Time in the Vegetable Garden
by Celia Hayes
I look at the pictures that I took in the early spring, and I can hardly recognize my yard. A bitter winter freeze and various large and small animal depredations had pretty much laid waste to it for the last year or so ... but what a difference five months have made! And a half-truckload of free mulch. And $65 dollars worth of timber and hardware from Lowe's, and approximately $200 spent here and there, at the Antique Rose Emporium, HEB, and Sam's Club for vegetable starts and premium potting soil and one or two other essential items. Considering that these expenses were spread over four months and between two of us, it's not very much at all. The back yard garden looks good enough that I can invite people to see it, without suffering acute embarrassment.
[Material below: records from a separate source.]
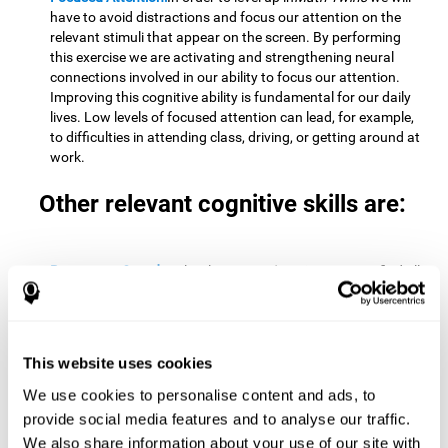
have to avoid distractions and focus our attention on the
relevant stimuli that appear on the screen. By performing
this exercise we are activating and strengthening neural
connections involved in our ability to focus our attention.
Improving this cognitive ability is fundamental for our daily
lives. Low levels of focused attention can lead, for example,
to difficulties in attending class, driving, or getting around at
work.
Other relevant cognitive skills are:
Processing Speed:
To level up in
Math Twins
we must find all
the pairs before time runs out. By performing this exercise
we activate and stimulate our cognitive processing speed.
Improving this cognitive ability is very important to be
effective in virtually every area of our lives. The speed of
This website uses cookies
cognitive processing allows us to quickly solve mental tasks,
minimizing the time between receiving information and
We use cookies to personalise content and ads, to
reacting to it. For example, when we have to mentally
provide social media features and to analyse our traffic.
perform simple mathematical calculations, or perform tasks
We also share information about your use of our site with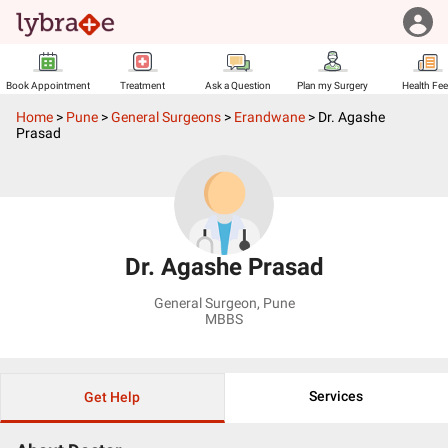
Book Appointment
Treatment
Ask a Question
Plan my Surgery
Health Fe
Home
>
Pune
>
General Surgeons
>
Erandwane
>
Dr. Agashe
Prasad
Dr. Agashe Prasad
General Surgeon
,
Pune
MBBS
Services
Get Help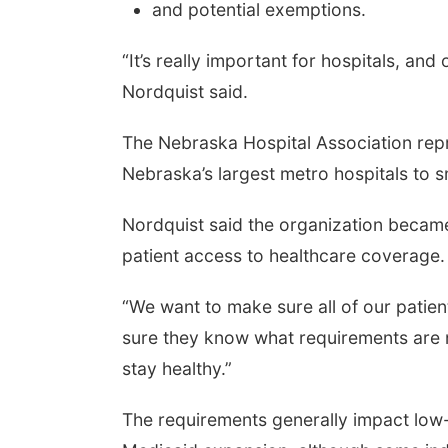
and potential exemptions.
“It’s really important for hospitals, and
Nordquist said.
The Nebraska Hospital Association repr
Nebraska’s largest metro hospitals to sma
Nordquist said the organization became
patient access to healthcare coverage.
“We want to make sure all of our patien
sure they know what requirements are 
stay healthy.”
The requirements generally impact low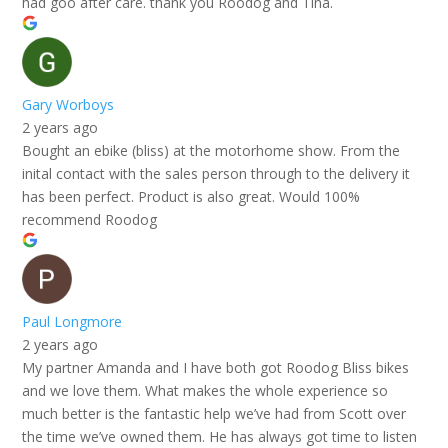
had goo after care. thank you Roodog and Tina.
Gary Worboys
2 years ago
Bought an ebike (bliss) at the motorhome show. From the
inital contact with the sales person through to the delivery it
has been perfect. Product is also great. Would 100%
recommend Roodog
Paul Longmore
2 years ago
My partner Amanda and I have both got Roodog Bliss bikes
and we love them. What makes the whole experience so
much better is the fantastic help we’ve had from Scott over
the time we’ve owned them. He has always got time to listen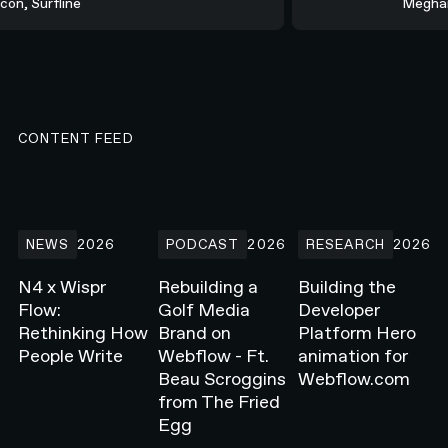
rcon, Surfline
Megha
CONTENT FEED
N4 x Wispr Flow: Rethinking How People Write
Rebuilding a Golf Media Brand on Webflow -
Building the Develope
NEWS
2026
PODCAST
2026
RESEARCH
2026
N4 x Wispr
Rebuilding a
Building the
Flow:
Golf Media
Developer
Rethinking How
Brand on
Platform Hero
People Write
Webflow - Ft.
animation for
Beau Scroggins
Webflow.com
from The Fried
Egg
The squash plants are spreading near and far, blooming luxuriantly – but so far, only a handful of tiny, inch-long squash. Note to self: Self, plant the squashes against the fence and give them plenty of space, as they seem to want to sprawl all over. The eggplants have fat purple and white blooms on them, but as yet, no embryonic eggplants, but the okra ... a couple of incipient okras. Or is the singular of okra 'oke'? Curiously, the pepper plants from last year are doing rather well, especially the one jalapeno planted in a separate pot
The most important item is – the tomatoes. We have three topsy-turvy planters, each with two plants in them, hanging from the top tier of a home-designed and built frame, suspended from two branches of the mulberry tree in the back yard. The plants have grown down, and the eight tomato plants in earth-boxes and self-watering pots below have grown up, supported on tomato cages ... into one productive tangle. There are clusters of jade-green tomatoes everywhere, but it turned out that the tomatoes were irresistible to something with sharp and indiscriminant teeth. I suspected that the same critters were the same who raided throughout last year. They nibbled half of my hanging airplane/spider plants to death, digging up and digging up and eating the lush, juicy tubers that made the root network of the plants. The same hungry critters also ravaged the hanging turvey-planter full of peppers. We finally had to hang the pepper turvey from a hook in the center of the back porch roof, where the rats would have needed rappelling ropes and one of those hook-shooting thingys beloved of espionage thrillers to climb vertically from the edge of the roof to the pepper-plants.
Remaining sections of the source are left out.